Kesahajaannya ini pula mungkin yang ikut membesarkan namanya. Zaman demi zaman ia lalui dengan tenang dan pasti. Ibarat bengawan, Gesang adalah alir yang dalam dan tenang dan tak meruahkan banyak riak dan Gesang akan terus menikmati aliran bengawan hidupnya itu.
Seperti yang pernah ditulis dalam sebuah lagu gubahannya, bahwa tentang suratan sejarah hidupnya Gesang akan terus mengalir sampai jauh akhirnya (menuju) ke laut, muara dan arah singgahnya. Dan semuanya dengan penuh sahaja dan kepastian pada pilihannya.
Malam ini dia meninggalkan kita selamanya. Kita jadi diingatkan bahwa kita pernah memiliki seorang sosok besar yang membungkus dirinya dengan kesederhanan.
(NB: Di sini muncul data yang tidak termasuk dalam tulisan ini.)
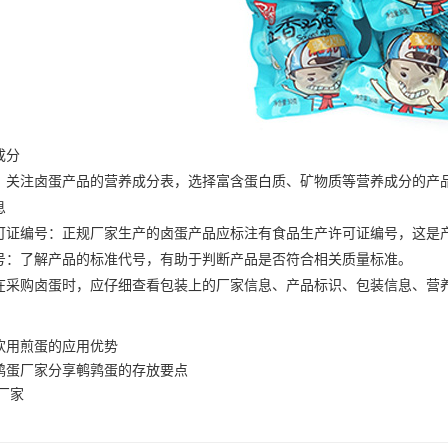
成分
注卤蛋产品的营养成分表，选择富含蛋白质、矿物质等营养成分的产品
息
编号：正规厂家生产的卤蛋产品应标注有食品生产许可证编号，这是
了解产品的标准代号，有助于判断产品是否符合相关质量标准。
购卤蛋时，应仔细查看包装上的厂家信息、产品标识、包装信息、营养
饮用煎蛋的应用优势
鹑蛋厂家分享鹌鹑蛋的存放要点
厂家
Dia sama sekali tidak pernah merasa penting meskipun dia pantas merasa diri sebagai orang penting. Dia tidak pernah meminta lebih, bahkan seringkali kita mencuri rezekinya dengan mengabaikan membayar royalti atas karya-karya ciptaanya.
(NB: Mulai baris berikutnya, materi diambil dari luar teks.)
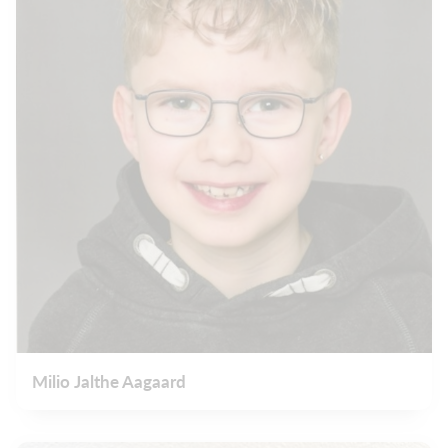
Milio Jalthe Aagaard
Malam ini kita ditohok Mbah Gesang. Kita harus berkaca, di saat kita telah sok merasa penting, apakah kita telah mampu berbuat banyak dalam menjaga harmoni dan kebaikan bersama. Kita harus berkaca, di saat kita masih menginginkan sesuatu yang berlebih, apakah itu memang milik kita. Sebab konon separo kerusakan yang terjadi di muka bumi ini disebabkan oleh orang-orang yang merasa penting, sedangkan separonya lagi adalah akibat dari orang-orang yang serakah.
Selamat jalan Mbah Gesang, 'mengalirlah' dengan tenang.